▶ _Directions for this task_: Report each line of the entries that contains the word "enero", copied in full.

Given data Block Start

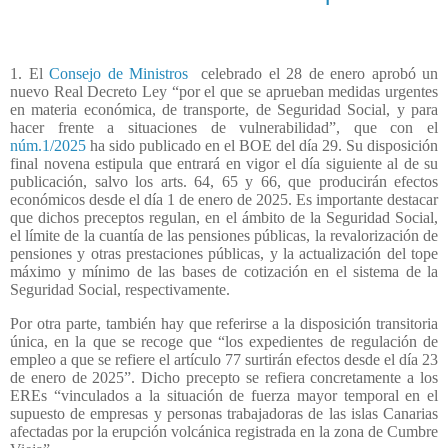
1. El
Consejo de Ministros
celebrado el 28 de enero aprobó un
nuevo Real Decreto Ley “por el que se aprueban medidas urgentes
en materia económica, de transporte, de Seguridad Social, y para
hacer frente a situaciones de vulnerabilidad”, que con el
núm.1/2025
ha sido publicado en el BOE del día 29. Su disposición
final novena estipula que entrará en vigor el día siguiente al de su
publicación, salvo los arts. 64, 65 y 66, que producirán efectos
económicos desde el día 1 de enero de 2025. Es importante destacar
que dichos preceptos regulan, en el ámbito de la Seguridad Social,
el límite de la cuantía de las pensiones públicas, la revalorización de
pensiones y otras prestaciones públicas, y la actualización del tope
máximo y mínimo de las bases de cotización en el sistema de la
Seguridad Social, respectivamente.
Por otra parte, también hay que referirse a la disposición transitoria
única, en la que se recoge que “los expedientes de regulación de
empleo a que se refiere el artículo 77 surtirán efectos desde el día 23
de enero de 2025”. Dicho precepto se refiera concretamente a los
EREs “vinculados a la situación de fuerza mayor temporal en el
supuesto de empresas y personas trabajadoras de las islas Canarias
afectadas por la erupción volcánica registrada en la zona de Cumbre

Given data Block End

▶ _Expected answer_:
celebrado el 28 de enero aprobó un
económicos desde el día 1 de enero de 2025. Es importante destacar
de enero de 2025”. Dicho precepto se refiera concretamente a los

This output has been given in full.